══ Recorded information ══
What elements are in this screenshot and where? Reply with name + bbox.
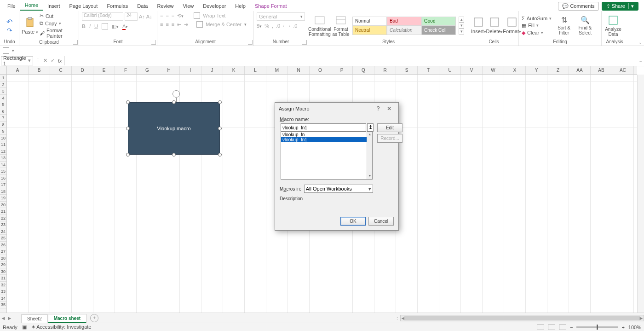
comments-button[interactable]: 💬 Comments [558,2,598,11]
row-header[interactable]: 15 [0,168,6,175]
row-header[interactable]: 24 [0,228,6,235]
row-header[interactable]: 10 [0,135,6,142]
alignment-launcher[interactable] [248,40,253,45]
row-header[interactable]: 11 [0,141,6,148]
tab-split-icon[interactable]: ⋮ [394,315,400,321]
shape-rotate-handle[interactable] [172,90,180,98]
align-top-icon[interactable]: ≡ [160,13,163,18]
row-header[interactable]: 32 [0,282,6,289]
col-header[interactable]: S [396,66,418,74]
shape-resize-handle[interactable] [126,127,130,130]
row-header[interactable]: 22 [0,215,6,222]
zoom-out-button[interactable]: − [570,325,573,330]
col-header[interactable]: K [223,66,245,74]
row-header[interactable]: 23 [0,221,6,228]
menu-tab-home[interactable]: Home [20,0,43,11]
style-good[interactable]: Good [421,17,456,26]
dec-decimal-icon[interactable]: ←.0 [288,23,297,29]
col-header[interactable]: J [201,66,223,74]
col-header[interactable]: E [93,66,115,74]
row-header[interactable]: 21 [0,208,6,215]
list-scrollbar[interactable]: ▴▾ [367,132,372,179]
formula-input[interactable] [64,56,637,65]
shape-resize-handle[interactable] [126,100,130,104]
col-header[interactable]: P [331,66,353,74]
percent-icon[interactable]: % [264,23,269,29]
menu-tab-insert[interactable]: Insert [43,1,65,11]
font-name-select[interactable]: Calibri (Body) [82,12,123,21]
undo-icon[interactable]: ↶ [6,17,12,26]
col-header[interactable]: C [50,66,72,74]
delete-cells-button[interactable]: Delete▾ [486,17,503,35]
autosum-button[interactable]: ΣAutoSum ▾ [522,15,552,22]
clear-button[interactable]: ◆Clear ▾ [522,29,552,36]
row-header[interactable]: 17 [0,181,6,188]
accounting-icon[interactable]: $▾ [257,23,262,29]
enter-entry-icon[interactable]: ✓ [49,58,56,64]
shape-resize-handle[interactable] [126,153,130,157]
row-header[interactable]: 9 [0,128,6,135]
style-neutral[interactable]: Neutral [352,26,387,35]
orientation-icon[interactable]: ⟲▾ [177,13,184,19]
select-all-corner[interactable] [0,66,7,75]
menu-tab-data[interactable]: Data [132,1,152,11]
gallery-more-icon[interactable]: ▾ [459,29,464,35]
macro-list-item[interactable]: vlookup_fn1 [281,137,372,142]
col-header[interactable]: AC [612,66,634,74]
col-header[interactable]: T [418,66,439,74]
row-header[interactable]: 30 [0,268,6,275]
macro-list-item[interactable]: vlookup_fn [281,132,372,137]
col-header[interactable]: L [245,66,266,74]
menu-tab-formulas[interactable]: Formulas [102,1,132,11]
normal-view-button[interactable] [537,325,544,330]
row-header[interactable]: 3 [0,88,6,95]
copy-button[interactable]: ⧉Copy ▾ [40,20,76,27]
fill-button[interactable]: ▦Fill ▾ [522,22,552,29]
row-header[interactable]: 5 [0,101,6,108]
column-headers[interactable]: ABCDEFGHIJKLMNOPQRSTUVWXYZAAABAC [7,66,637,75]
col-header[interactable]: I [180,66,201,74]
align-center-icon[interactable]: ≡ [166,22,168,27]
ok-button[interactable]: OK [340,217,366,226]
underline-button[interactable]: U [94,23,98,29]
col-header[interactable]: V [461,66,483,74]
sort-filter-button[interactable]: ⇅Sort & Filter [554,16,574,35]
col-header[interactable]: D [72,66,93,74]
accessibility-status[interactable]: ✶ Accessibility: Investigate [31,324,92,330]
col-header[interactable]: X [504,66,526,74]
style-check-cell[interactable]: Check Cell [421,26,456,35]
col-header[interactable]: M [266,66,288,74]
row-header[interactable]: 28 [0,255,6,262]
col-header[interactable]: Z [547,66,569,74]
zoom-in-button[interactable]: + [621,325,624,330]
formula-expand-icon[interactable]: ⌄ [637,58,644,64]
shape-resize-handle[interactable] [172,153,176,157]
row-header[interactable]: 33 [0,288,6,295]
ribbon-collapse-icon[interactable]: ⌄ [638,40,642,45]
row-header[interactable]: 19 [0,195,6,202]
menu-tab-view[interactable]: View [178,1,199,11]
macro-record-icon[interactable]: ▣ [22,324,27,330]
menu-tab-review[interactable]: Review [152,1,178,11]
cancel-entry-icon[interactable]: ✕ [41,58,49,64]
row-header[interactable]: 8 [0,122,6,128]
clipboard-launcher[interactable] [73,40,78,45]
zoom-slider[interactable] [576,326,618,328]
wrap-text-label[interactable]: Wrap Text [203,13,225,18]
style-calculation[interactable]: Calculation [387,26,421,35]
qat-button[interactable] [3,47,9,54]
dialog-help-button[interactable]: ? [373,105,384,112]
number-format-select[interactable]: General▾ [257,12,305,21]
row-header[interactable]: 35 [0,302,6,308]
border-button[interactable] [102,23,108,29]
font-color-button[interactable]: A▾ [122,23,128,29]
comma-icon[interactable]: , [272,23,273,29]
col-header[interactable]: U [439,66,461,74]
qat-dropdown-icon[interactable]: ▾ [12,48,14,53]
macro-list[interactable]: vlookup_fn vlookup_fn1 ▴▾ [281,132,373,180]
collapse-dialog-icon[interactable]: ↥ [367,123,374,132]
shape-resize-handle[interactable] [218,100,222,104]
name-box[interactable]: Rectangle 1▾ [1,56,33,65]
macro-name-input[interactable] [281,123,366,132]
edit-button[interactable]: Edit [377,123,402,132]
═══
◆ Your instructions:
For this exercise, retype the data above exactly and skip every image.

◆ Answer space:
What elements are in this screenshot and where? Reply with name + bbox.
comments-button[interactable]: 💬 Comments [558,2,598,11]
row-header[interactable]: 15 [0,168,6,175]
row-header[interactable]: 24 [0,228,6,235]
row-header[interactable]: 10 [0,135,6,142]
alignment-launcher[interactable] [248,40,253,45]
row-header[interactable]: 11 [0,141,6,148]
tab-split-icon[interactable]: ⋮ [394,315,400,321]
shape-rotate-handle[interactable] [172,90,180,98]
align-top-icon[interactable]: ≡ [160,13,163,18]
row-header[interactable]: 32 [0,282,6,289]
col-header[interactable]: S [396,66,418,74]
shape-resize-handle[interactable] [126,127,130,130]
row-header[interactable]: 22 [0,215,6,222]
zoom-out-button[interactable]: − [570,325,573,330]
col-header[interactable]: K [223,66,245,74]
row-header[interactable]: 23 [0,221,6,228]
menu-tab-home[interactable]: Home [20,0,43,11]
style-good[interactable]: Good [421,17,456,26]
dec-decimal-icon[interactable]: ←.0 [288,23,297,29]
col-header[interactable]: J [201,66,223,74]
col-header[interactable]: E [93,66,115,74]
row-header[interactable]: 21 [0,208,6,215]
list-scrollbar[interactable]: ▴▾ [367,132,372,179]
formula-input[interactable] [64,56,637,65]
shape-resize-handle[interactable] [126,100,130,104]
col-header[interactable]: P [331,66,353,74]
percent-icon[interactable]: % [264,23,269,29]
menu-tab-insert[interactable]: Insert [43,1,65,11]
font-name-select[interactable]: Calibri (Body) [82,12,123,21]
undo-icon[interactable]: ↶ [6,17,12,26]
col-header[interactable]: C [50,66,72,74]
delete-cells-button[interactable]: Delete▾ [486,17,503,35]
autosum-button[interactable]: ΣAutoSum ▾ [522,15,552,22]
clear-button[interactable]: ◆Clear ▾ [522,29,552,36]
row-header[interactable]: 17 [0,181,6,188]
accounting-icon[interactable]: $▾ [257,23,262,29]
enter-entry-icon[interactable]: ✓ [49,58,56,64]
shape-resize-handle[interactable] [126,153,130,157]
row-header[interactable]: 9 [0,128,6,135]
style-neutral[interactable]: Neutral [352,26,387,35]
orientation-icon[interactable]: ⟲▾ [177,13,184,19]
select-all-corner[interactable] [0,66,7,75]
menu-tab-data[interactable]: Data [132,1,152,11]
gallery-more-icon[interactable]: ▾ [459,29,464,35]
macro-list-item[interactable]: vlookup_fn1 [281,137,372,142]
col-header[interactable]: AC [612,66,634,74]
col-header[interactable]: T [418,66,439,74]
row-header[interactable]: 30 [0,268,6,275]
macro-list-item[interactable]: vlookup_fn [281,132,372,137]
col-header[interactable]: L [245,66,266,74]
menu-tab-formulas[interactable]: Formulas [102,1,132,11]
normal-view-button[interactable] [537,325,544,330]
row-header[interactable]: 3 [0,88,6,95]
copy-button[interactable]: ⧉Copy ▾ [40,20,76,27]
fill-button[interactable]: ▦Fill ▾ [522,22,552,29]
row-header[interactable]: 5 [0,101,6,108]
column-headers[interactable]: ABCDEFGHIJKLMNOPQRSTUVWXYZAAABAC [7,66,637,75]
col-header[interactable]: I [180,66,201,74]
align-center-icon[interactable]: ≡ [166,22,168,27]
ok-button[interactable]: OK [340,217,366,226]
underline-button[interactable]: U [94,23,98,29]
col-header[interactable]: V [461,66,483,74]
sort-filter-button[interactable]: ⇅Sort & Filter [554,16,574,35]
col-header[interactable]: D [72,66,93,74]
accessibility-status[interactable]: ✶ Accessibility: Investigate [31,324,92,330]
col-header[interactable]: X [504,66,526,74]
style-check-cell[interactable]: Check Cell [421,26,456,35]
col-header[interactable]: M [266,66,288,74]
row-header[interactable]: 28 [0,255,6,262]
col-header[interactable]: Z [547,66,569,74]
zoom-in-button[interactable]: + [621,325,624,330]
formula-expand-icon[interactable]: ⌄ [637,58,644,64]
shape-resize-handle[interactable] [172,153,176,157]
row-header[interactable]: 33 [0,288,6,295]
ribbon-collapse-icon[interactable]: ⌄ [638,40,642,45]
row-header[interactable]: 19 [0,195,6,202]
menu-tab-view[interactable]: View [178,1,199,11]
macro-record-icon[interactable]: ▣ [22,324,27,330]
menu-tab-review[interactable]: Review [152,1,178,11]
cancel-entry-icon[interactable]: ✕ [41,58,49,64]
row-header[interactable]: 8 [0,122,6,128]
clipboard-launcher[interactable] [73,40,78,45]
zoom-slider[interactable] [576,326,618,328]
wrap-text-label[interactable]: Wrap Text [203,13,225,18]
style-calculation[interactable]: Calculation [387,26,421,35]
qat-button[interactable] [3,47,9,54]
dialog-help-button[interactable]: ? [373,105,384,112]
number-format-select[interactable]: General▾ [257,12,305,21]
row-header[interactable]: 35 [0,302,6,308]
border-button[interactable] [102,23,108,29]
font-color-button[interactable]: A▾ [122,23,128,29]
comma-icon[interactable]: , [272,23,273,29]
col-header[interactable]: U [439,66,461,74]
qat-dropdown-icon[interactable]: ▾ [12,48,14,53]
macro-list[interactable]: vlookup_fn vlookup_fn1 ▴▾ [281,132,373,180]
collapse-dialog-icon[interactable]: ↥ [367,123,374,132]
shape-resize-handle[interactable] [218,100,222,104]
name-box[interactable]: Rectangle 1▾ [1,56,33,65]
macro-name-input[interactable] [281,123,366,132]
edit-button[interactable]: Edit [377,123,402,132]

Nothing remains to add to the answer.